= Temska manuscript =

1764 collection compiled by Kiril Zhivkovich

Temska Manuscript (Темски ръкопис, Темски рукопис/Temski rukopis) is a collection of writings from 1764, compiled by the monk Kiril Zhivkovich (1730–1807) in the Temska Monastery near the village of Temska, in Pirot district. The title of the manuscript is "Из душевного обреда в’ неделных днех слова избрана. На прости язык болгарскій". - "Selected words from the weekly spiritual rituals. In simple Bulgarian language". The manuscript consists of 232 sheets, where 34 writings are collected. The basic languages of the manuscript are the Torlakian dialect and Church Slavonic, with some Russian influences. This manuscript is a monument, reflecting the state of transitional dialects between Bulgarian and Serbian in the middle of 18th century.
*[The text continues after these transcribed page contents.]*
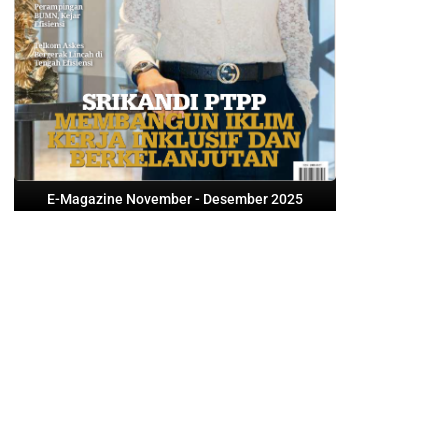
E-Magazine November - Desember 2025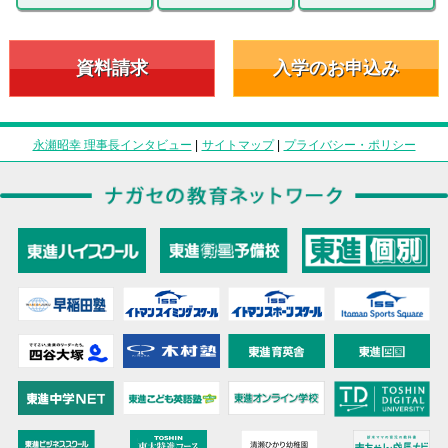
資料請求
入学のお申込み
永瀬昭幸 理事長インタビュー
|
サイトマップ
|
プライバシー・ポリシー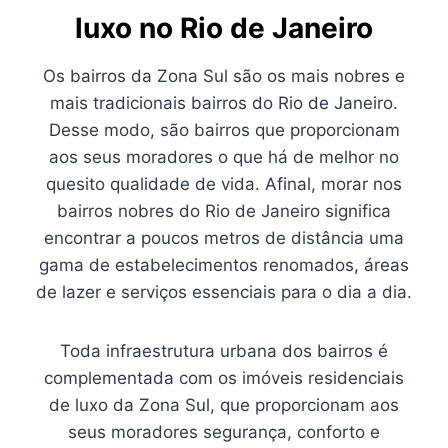
luxo no Rio de Janeiro
Os bairros da Zona Sul são os mais nobres e
mais tradicionais bairros do Rio de Janeiro.
Desse modo, são bairros que proporcionam
aos seus moradores o que há de melhor no
quesito qualidade de vida. Afinal, morar nos
bairros nobres do Rio de Janeiro significa
encontrar a poucos metros de distância uma
gama de estabelecimentos renomados, áreas
de lazer e serviços essenciais para o dia a dia.
Toda infraestrutura urbana dos bairros é
complementada com os imóveis residenciais
de luxo da Zona Sul, que proporcionam aos
seus moradores segurança, conforto e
Today this manuscript is stored in the Library of Matica Srpska in Novi Sad under № PP 169.

== Sources ==
- Василев, В.П. Темският ръкопис – български езиков паметник от 1764 г, Paleobulgarica, IX (1986), кн. 1, с. 49-72.
- Василев, В.П. За диалектната основа на един ръкопис от 18 век, в: Българският език през ХХ век, София 2001, с. 280-283.